# [Task goal]
In the material below, identify each line bearing the word "Orman". Reproduce those lines.

# [Excerpted records]
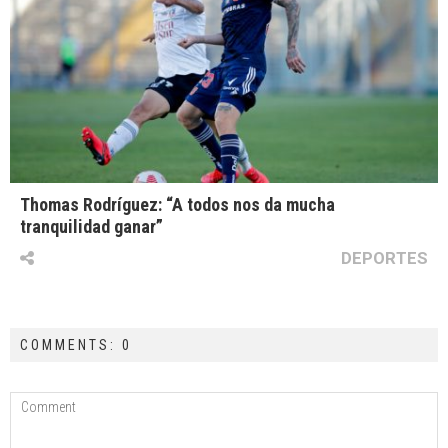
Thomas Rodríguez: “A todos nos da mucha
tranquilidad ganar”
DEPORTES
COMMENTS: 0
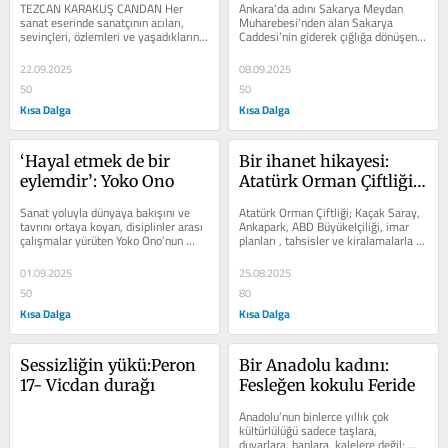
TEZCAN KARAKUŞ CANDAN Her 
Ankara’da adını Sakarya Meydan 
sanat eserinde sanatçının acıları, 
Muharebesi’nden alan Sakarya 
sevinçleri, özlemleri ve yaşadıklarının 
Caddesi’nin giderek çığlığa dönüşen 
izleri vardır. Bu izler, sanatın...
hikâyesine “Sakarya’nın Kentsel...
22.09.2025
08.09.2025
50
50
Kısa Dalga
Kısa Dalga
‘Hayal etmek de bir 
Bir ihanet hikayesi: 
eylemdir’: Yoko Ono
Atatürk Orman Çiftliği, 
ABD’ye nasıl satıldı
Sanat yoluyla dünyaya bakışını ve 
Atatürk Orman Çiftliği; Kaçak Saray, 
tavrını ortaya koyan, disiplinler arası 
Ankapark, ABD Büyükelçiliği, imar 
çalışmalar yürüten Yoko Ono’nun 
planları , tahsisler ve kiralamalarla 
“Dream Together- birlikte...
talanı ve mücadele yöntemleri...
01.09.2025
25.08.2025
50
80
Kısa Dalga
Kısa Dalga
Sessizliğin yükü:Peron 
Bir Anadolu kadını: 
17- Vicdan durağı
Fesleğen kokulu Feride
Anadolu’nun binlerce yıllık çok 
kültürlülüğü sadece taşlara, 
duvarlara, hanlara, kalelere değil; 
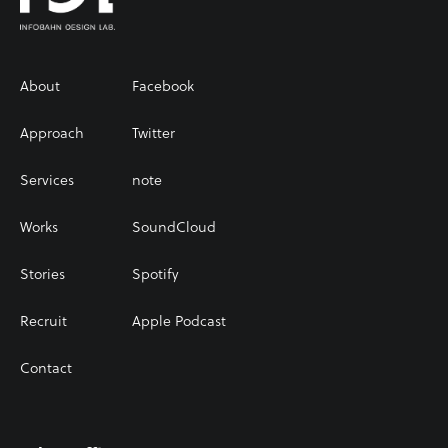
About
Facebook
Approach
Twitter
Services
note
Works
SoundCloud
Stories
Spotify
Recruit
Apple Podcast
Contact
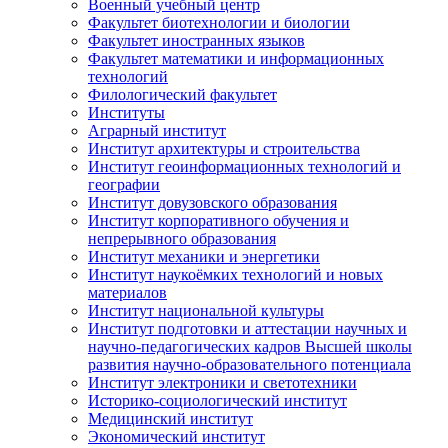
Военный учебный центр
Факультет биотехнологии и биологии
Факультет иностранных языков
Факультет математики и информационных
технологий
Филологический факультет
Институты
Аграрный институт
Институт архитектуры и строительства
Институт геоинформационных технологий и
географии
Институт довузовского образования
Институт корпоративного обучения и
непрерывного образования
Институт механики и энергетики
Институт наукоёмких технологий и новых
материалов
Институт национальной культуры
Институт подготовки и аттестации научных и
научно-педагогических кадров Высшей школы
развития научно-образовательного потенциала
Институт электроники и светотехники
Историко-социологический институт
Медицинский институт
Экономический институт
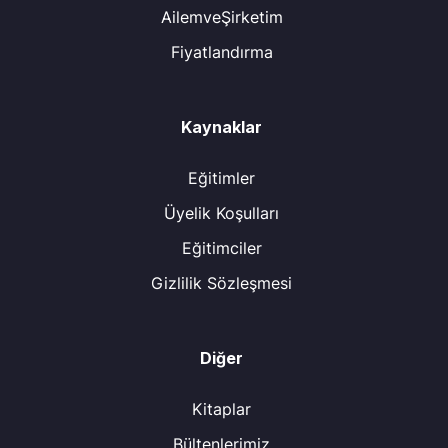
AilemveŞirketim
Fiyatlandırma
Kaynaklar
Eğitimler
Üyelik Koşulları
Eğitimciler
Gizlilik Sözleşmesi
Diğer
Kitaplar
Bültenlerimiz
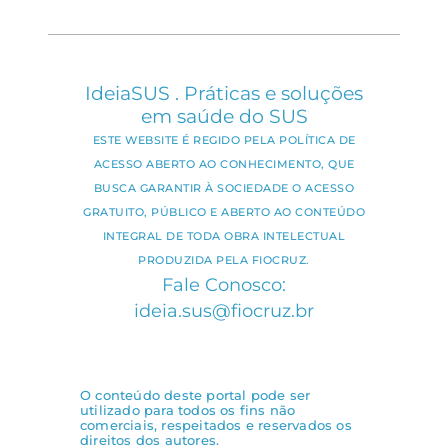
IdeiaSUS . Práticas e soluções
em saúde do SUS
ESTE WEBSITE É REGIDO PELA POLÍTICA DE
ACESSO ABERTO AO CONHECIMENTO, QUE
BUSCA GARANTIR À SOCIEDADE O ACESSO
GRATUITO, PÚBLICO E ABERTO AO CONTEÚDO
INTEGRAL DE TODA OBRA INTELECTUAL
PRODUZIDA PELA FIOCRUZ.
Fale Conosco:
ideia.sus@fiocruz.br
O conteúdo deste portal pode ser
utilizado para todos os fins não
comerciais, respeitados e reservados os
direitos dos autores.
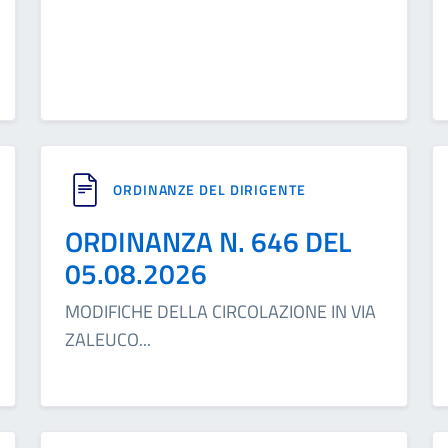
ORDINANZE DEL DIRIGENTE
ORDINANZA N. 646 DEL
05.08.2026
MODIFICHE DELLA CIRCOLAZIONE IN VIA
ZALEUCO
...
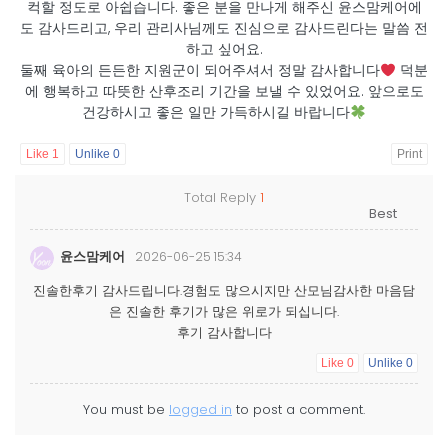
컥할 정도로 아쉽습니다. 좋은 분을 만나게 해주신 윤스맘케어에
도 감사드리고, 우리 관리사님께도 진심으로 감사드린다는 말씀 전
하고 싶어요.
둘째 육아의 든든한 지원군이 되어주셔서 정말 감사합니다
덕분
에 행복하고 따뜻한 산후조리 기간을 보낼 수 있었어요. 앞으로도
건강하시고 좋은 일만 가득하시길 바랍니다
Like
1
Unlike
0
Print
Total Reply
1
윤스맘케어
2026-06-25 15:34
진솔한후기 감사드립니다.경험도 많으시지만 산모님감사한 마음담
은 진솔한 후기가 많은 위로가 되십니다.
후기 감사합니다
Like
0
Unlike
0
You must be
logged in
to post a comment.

# [Answer area]
Atatürk Orman Çiftliği, 
Atatürk Orman Çiftliği; Kaçak Saray, 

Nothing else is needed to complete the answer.